What are tertiary cities?
Typically, tertiary cities are smaller cities with more affordable housing alternatives but limited infrastructure and less investment. This article provides successful examples of tertiary cities with a common denominator of steady expansion, growing economic activity and an innovative approach to sustainable planning.
The Urban Planning Challenges of Tertiary Cities
The expanding tertiary cities must employ urban planning strategies for a steady flow of investment without infringing on the original and emerging new lifestyles of its residents. The main concerns are, therefore:
- How to provide inclusive new development with a healthy combination of economic, environmental, and social aspects?
- How to maintain equal housing opportunities and moderate rent prices?
- How to promote sustainable economic activity?
Here are some examples of how tertiary cities address these challenges and increase their benefitting potential at various stages of development through great planning solutions.
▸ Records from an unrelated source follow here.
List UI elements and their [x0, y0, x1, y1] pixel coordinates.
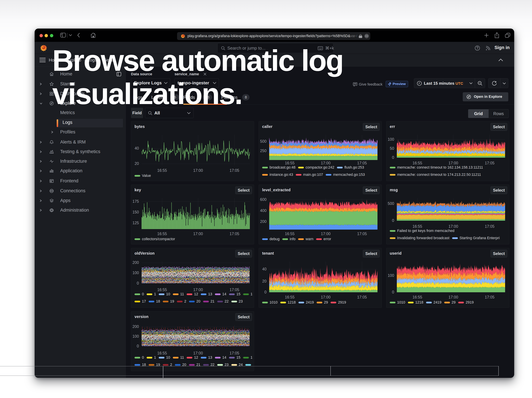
svg-text:k6: k6	[51, 152, 53, 153]
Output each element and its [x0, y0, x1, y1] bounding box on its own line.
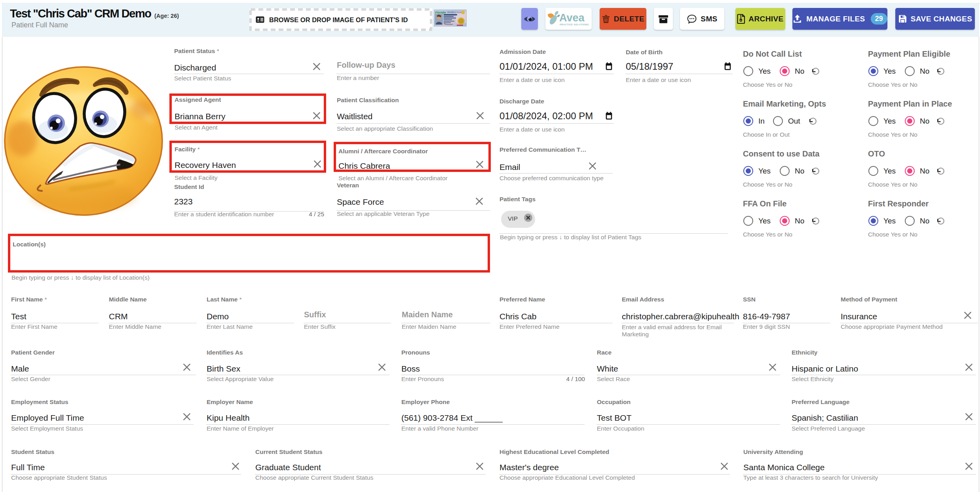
svg-text:PRACTICE SOLUTIONS: PRACTICE SOLUTIONS [560, 23, 589, 26]
svg-text:Avea: Avea [559, 12, 585, 24]
svg-text:DRIVER LICENSE: DRIVER LICENSE [447, 11, 462, 13]
svg-text:Florida: Florida [435, 11, 446, 14]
Functional Transformation | Gorlitz, Germany (56,000 inhabitants)
Collecting information and data provides an opportunity to better target potential new residents and investors and contribute to the city development.
Gorlitz is a tertiary city facing negative demographic tendencies. However, it has realised its great potential as a residential area. It mostly attracts people seeking more affordable housing options than in the big cities while retaining an urban lifestyle. The city benefits from its convenient location and infrastructure and the uniqueness of the historic building stock.
To better determine the target groups of the residential development in the city, a scheme called ‘Stadt auf Probe – Wohnen und Arbeiten in Görlitz’ –‘City Trial – Living and working in Gorlitz’ has been realised. It offered potential incomers an opportunity to live and work in some of the available building stock in the city for 4 weeks to ensure that further planning could be based on the data collected. This way respective housing typologies could be proposed ensuring steady growth and sustainability of the solutions transforming the city into a residential hub.
According to the study, the city is mainly attracting big city residents, which may be interested in its calmness, well-maintained public space and abundance of accessible green areas. However, it has also demonstrated that this type of tertiary city can also attract residents from much smaller towns and the country seeking a certain type of urban lifestyle.
Planning for Diversity | Newhall, Harlow: A New Garden City, UK (81,944 inhabitants)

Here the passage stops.